Com isso, os dois "médiuns" se colaram aos "científicos" e fizeram uma promessa que eles não só nunca cumpriram como também não tiveram interesse em cumprir, que é a de recuperar os postulados espíritas originais. No máximo, Divaldo Franco, da boca para fora, expunha em palestras e depoimentos (inclusive na TV) as ideias do Espiritismo original. Já Chico Xavier misturava alhos com bugalhos, criando um engodo em que ideias de Kardec coexistiam com ideias roustanguistas.
Chico Xavier era considerado pitoresco e isso corresponde ao que Olavo de Carvalho é hoje. E era uma figura estranha, irregular, que havia aprontado muita confusão e tinha ideias que pareciam delírios místicos aliados a um catolicismo medieval. Daí ser muito tendencioso, embora pareça agradável e deixe as pessoas acomodadas na zona de conforto do deslumbramento religioso, mostrar Chico Xavier como se fosse uma fada-madrinha do mundo real.
As narrativas que exaltam o "médium" são infantilizadas, tolas, não oferecem informação objetiva alguma, apelam para a cegueira emotiva dos "olhos do coração" e mais mistificam do que esclarecem as pessoas. E isso mostra o quanto é perigoso o jogo do discurso, quando mentiras podem virar "verdades indiscutíveis" quando um considerável número de pessoas se envolve para trabalhar o mito de alguém, para o bem e para o mal, com um habilidoso discurso.
À maneira de um Lula às avessas, Chico Xavier é glorificado pelo que nunca fez, como uma "caridade" que nunca passou dos limites do Assistencialismo e, mesmo assim, era praticada por terceiros. Já as fraudes que Chico Xavier fez, como a literatura fake iniciada em Parnaso de Além-Túmulo e consagrada com a usurpação criminosa da memória de Humberto de Campos, estão cheias de provas consistentes e mesmo assim ninguém arrisca sequer uma denúncia oficial.
Da mesma forma, as "cartas mediúnicas" - entretenimento que Chico Xavier passou a fazer quando passou a ser blindado sob o roteiro inspirado em Malcolm Muggeridge - também eram cheias de irregularidades, com as assinaturas que mais pareciam com a caligrafia de Chico do que com a do respectivo morto e com informações trazidas pela leitura fria (interpretação de dados e reações psicológicas de um depoente) dos parentes dos mortos. E houve fartas provas disso, mas Chico foi inocentado.
Pior: as "cartas mediúnicas" criavam um espetáculo que parecia com aqueles das "tábuas Ouija" da Europa do século XIX. Um espetáculo mórbido, catártico, que fazia Chico Xavier se promover explorando as tragédias familiares, alimentando o sensacionalismo da imprensa e criando nele um fanatismo religioso diante de um evento tão deplorável, mas tido como "sua maior caridade".

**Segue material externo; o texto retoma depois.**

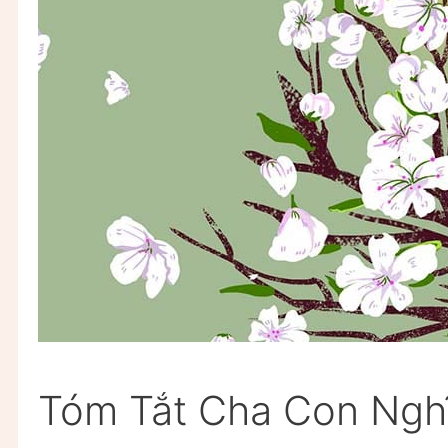
Tóm Tắt Cha Con Ngh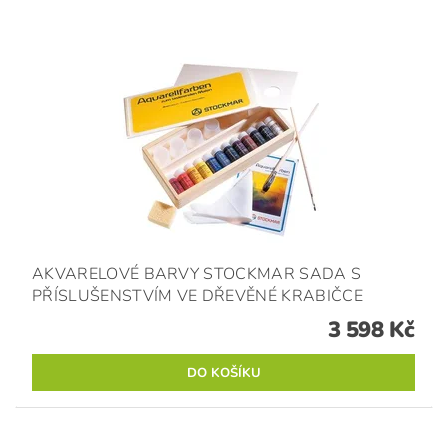
AKVARELOVÉ BARVY STOCKMAR SADA S
PŘÍSLUŠENSTVÍM VE DŘEVĚNÉ KRABIČCE
3 598 Kč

Esse evento, aliás, tentava abafar as tensões sociais da ditadura militar com essa "cortina de fumaça" que deixava as pessoas escravas das paixões religiosas. E isso fez com que Chico Xavier se popularizasse de maneira bastante perigosa, como o que tememos que se faça hoje com Olavo de Carvalho, ambos figuras pitorescas e reacionárias que deveriam ser condenadas ao esquecimento e ao desprezo público.